YOUR TASK: Look for the word "camiones" in the entries and copy every line where it shows up.

Saved data entries:

━━━━━━━━━━━━━━━━

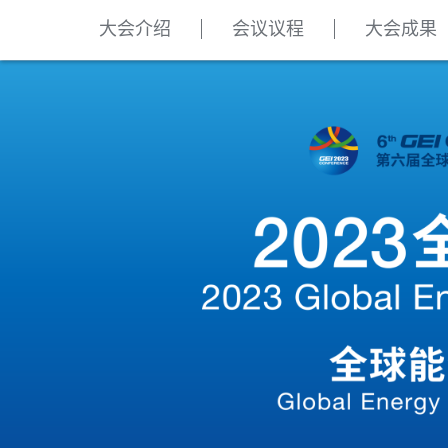
大会介绍
会议议程
大会成果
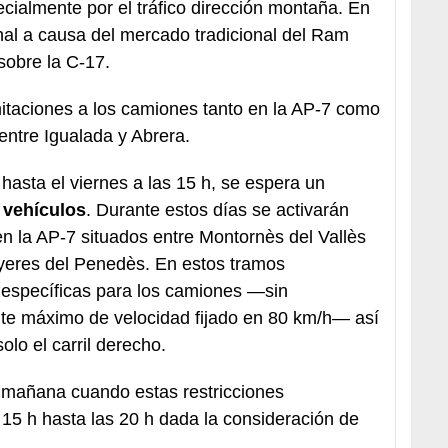
cialmente por el tráfico dirección montaña. En
nal a causa del mercado tradicional del Ram
sobre la C-17.
itaciones a los camiones tanto en la AP-7 como
entre Igualada y Abrera.
 hasta el viernes a las 15 h, se espera un
 vehículos
. Durante estos días se activarán
 en la AP-7 situados entre Montornès del Vallès
anyeres del Penedès. En estos tramos
s específicas para los camiones —sin
ite máximo de velocidad fijado en 80 km/h— así
olo el carril derecho.
a mañana cuando estas restricciones
15 h hasta las 20 h dada la consideración de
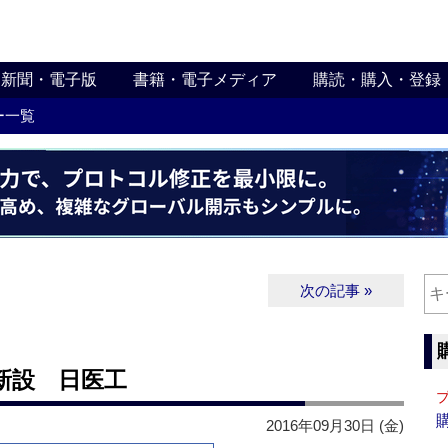
新聞・電子版
書籍・電子メディア
購読・購入・登録
ー一覧
次の記事 »
新設 日医工
2016年09月30日 (金)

━━━━━━━━━━━━━━━━

TASK OUTPUT:
itaciones a los camiones tanto en la AP-7 como
s específicas para los camiones —sin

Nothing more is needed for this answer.